An Overview of Current Uses and Future Opportunities for Computer-Assisted Design of Vaccines for Neglected Tropical Diseases

Abstract

Neglected tropical diseases are infectious diseases that impose high morbidity and mortality rates over 1.5 billion people worldwide. Originally restricted to tropical and subtropical regions, changing climate conditions have increased their potential to emerge elsewhere. Control of their impact suffers from shortages like poor epidemiological surveillance or irregular drug distribution, and some NTDs still lack of appropriate diagnostics and/or efficient therapeutics.
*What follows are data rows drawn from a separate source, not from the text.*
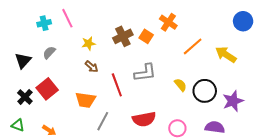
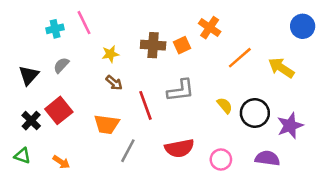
brown cross: (123, 36) -> (153, 45), turned 30
orange square: (146, 36) -> (182, 45), turned 32

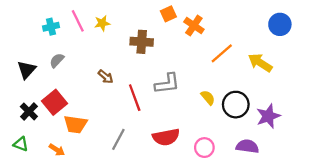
orange square: (182, 45) -> (168, 14), moved
yellow star: (110, 54) -> (102, 23), moved
orange trapezoid: (107, 124) -> (75, 124), moved

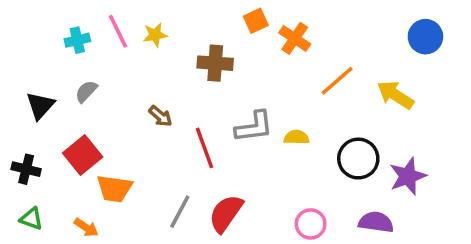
yellow semicircle: (208, 98) -> (296, 137), moved, turned -49
black cross: (29, 112) -> (26, 169), moved, turned -30
red semicircle: (166, 137) -> (226, 213), moved, turned 136

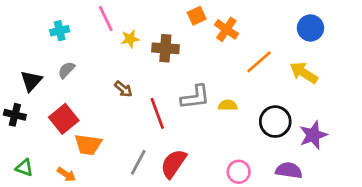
pink line: (118, 31) -> (106, 18), moved
yellow star: (155, 35) -> (130, 39), moved
blue circle: (425, 37) -> (310, 28), moved
black cross: (26, 169) -> (15, 115), moved

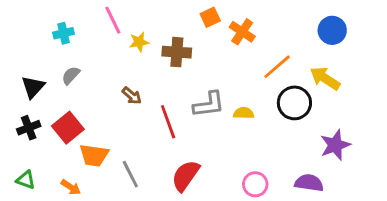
black cross: (15, 115) -> (29, 128), moved, turned -35
black circle: (275, 122) -> (294, 103), moved
gray line: (138, 162) -> (130, 174), moved, turned -55

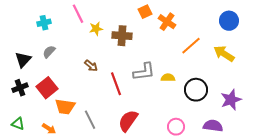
black circle: (294, 103) -> (196, 90), moved

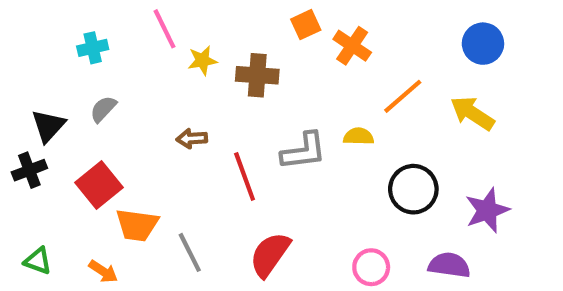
brown arrow: (91, 66) -> (192, 139), turned 136
yellow semicircle: (168, 78) -> (359, 136), moved
black cross: (20, 88) -> (29, 170), moved

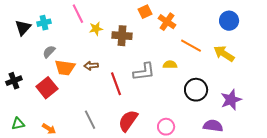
orange line: (403, 96) -> (191, 46), turned 70
black triangle: (48, 126) -> (23, 28), moved
orange trapezoid: (137, 225) -> (65, 68), moved
green triangle: (38, 261) -> (18, 124), turned -32
pink circle: (371, 267) -> (166, 127), moved

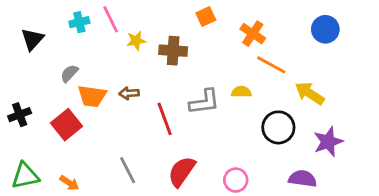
orange cross: (167, 22) -> (253, 34), moved
cyan cross: (44, 23) -> (79, 22), moved
yellow arrow: (224, 54) -> (310, 93), moved
green triangle: (18, 124) -> (25, 176), size x1.5

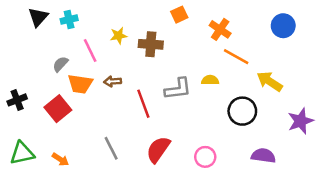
pink line: (111, 19) -> (90, 50), moved
black triangle: (32, 39) -> (38, 17), moved
purple star: (328, 142) -> (301, 121), moved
For these, availability of vaccines to prevent new infections, or the worsening of those already established, would mean a major breakthrough. However, only dengue and rabies count with approved vaccines at present. Herein, we review the state-of-the-art of vaccination strategies for NTDs, setting the focus on third generation vaccines and the concept of reverse vaccinology. Its capability to address pathogens´ biological complexity, likely contributing to save developmental costs is discussed. The use of computational tools is a fundamental aid to analyze increasingly large datasets aimed at designing vaccine candidates with the highest, possibly, opportunities to succeed. Ultimately, we identify and analyze those studies that took an in silico approach to find vaccine candidates, and experimentally assessed their immunogenicity and/or protection capabilities.
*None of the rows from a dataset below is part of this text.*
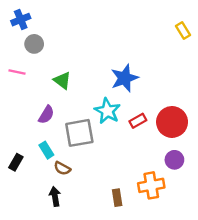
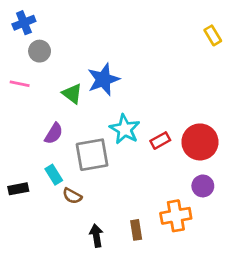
blue star: (124, 78) -> (103, 79), moved
black rectangle: (16, 162) -> (18, 189), turned 49
black arrow: (55, 196) -> (96, 236), moved

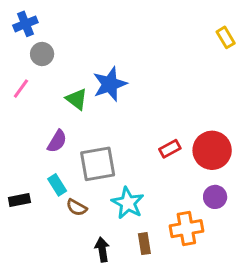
pink line: (20, 84) -> (21, 89), turned -66
cyan star: (125, 129) -> (128, 203), moved

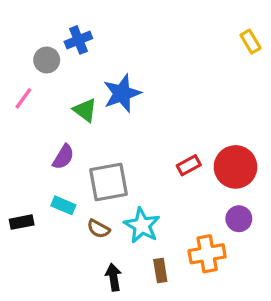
blue cross: (25, 24) -> (78, 40), moved
cyan rectangle: (57, 185) -> (63, 205), turned -35
brown semicircle: (77, 207) -> (98, 229), moved

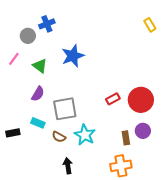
green triangle: (85, 110) -> (40, 66), moved
orange cross: (207, 254) -> (121, 166), moved
brown rectangle: (160, 271) -> (126, 138), moved

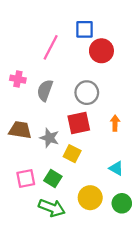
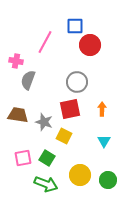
pink cross: (18, 79) -> (16, 61), moved
gray semicircle: (45, 90) -> (28, 80), moved
cyan triangle: (116, 168) -> (104, 141), moved, turned 32

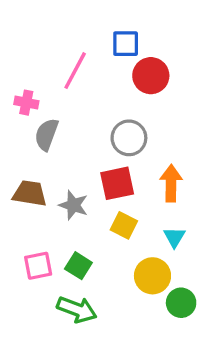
orange arrow: (102, 109) -> (171, 183), size x1.5
yellow square: (64, 136) -> (124, 225), moved
yellow circle: (80, 175) -> (152, 276), moved

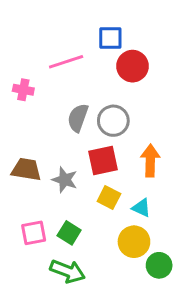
pink line: (75, 71) -> (66, 62), turned 44
gray semicircle: (47, 135) -> (78, 118), moved
cyan triangle: (174, 237) -> (141, 208), moved, turned -36

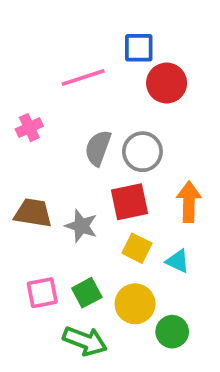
pink cross: (23, 90) -> (29, 128), moved, turned -36
green square: (69, 233) -> (87, 293), turned 30
yellow circle: (134, 242) -> (135, 304), moved
green circle: (159, 265) -> (172, 332), moved

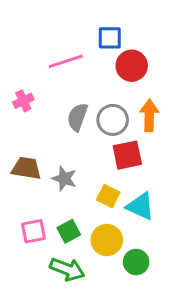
red square: (129, 202) -> (127, 155), moved
orange arrow: (189, 202) -> (149, 116), moved
cyan triangle: (178, 261) -> (140, 206), size x1.5

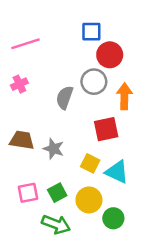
pink line: (66, 61) -> (26, 44), moved
gray circle: (113, 120) -> (94, 82), moved

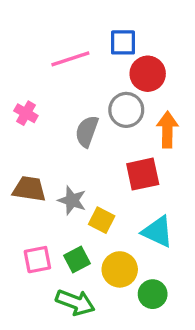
pink line: (26, 44) -> (70, 59), moved
pink cross: (19, 84) -> (26, 113), turned -35
yellow square: (90, 163) -> (102, 220), moved

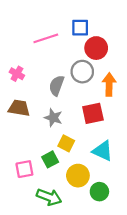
brown trapezoid: (29, 189) -> (19, 108), moved
gray star: (72, 200) -> (53, 118), moved
green square: (77, 260) -> (50, 159), moved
Keywords: epitopes; immunoinformatics; neglected tropical diseases; reverse vaccinology; vaccines.

Figure 1

(A) Search results for [NTD] or [pathogen] in question. (B) Search results for [NTD] or [pathogen] in question and [vaccine]. (C) Search results for [NTD] or [pathogen] in question and [epitope-based vaccine]. Blue bars represent NTDs, green bars pathogens, and red bars both. Numbers refer to: 1) Buruli ulcer; 2) Chagas disease; 3) Dengue; 4) Chikungunya; 5) Dracunculiasis; 6) Echinococcosis (Echinococcus granulosus); 7) Echinococcosis (Echinococcus multilocularis); 8) Food-borne trematodiases; 9) Human African trypanosomiasis; 10) Leishmaniasis; 11) Leprosy (Hansen´s disease); 12) Lymphatic filariasis (Wuchereria bancrofti); 13) Lymphatic filariasis (Brugia malayi); 14) Lymphatic filariasis (Brugia timori); 15) Mycetoma, chromoblastomycosis and other deep mycoses (fungi); 16) Mycetoma, chromoblastomycosis and other deep mycoses (bacteria); 17) Onchocerciasis; 18) Rabies (Rabies lyssavirus); 19) Rabies (Australian bat lyssavirus); 20) Scabies and other ectoparasites; 21) Schistosomiasis; 22) Soil transmitted helminthiases; 23) Snakebite; 24) Taeniasis/Cysticercosis; 25) Trachoma; and 26) Yaws.

Figure 2

Flowchart depicting the procedures followed to reach selected B-cell and T-cell epitopes. In each case, the legacy experimentation approach is indicated on the left.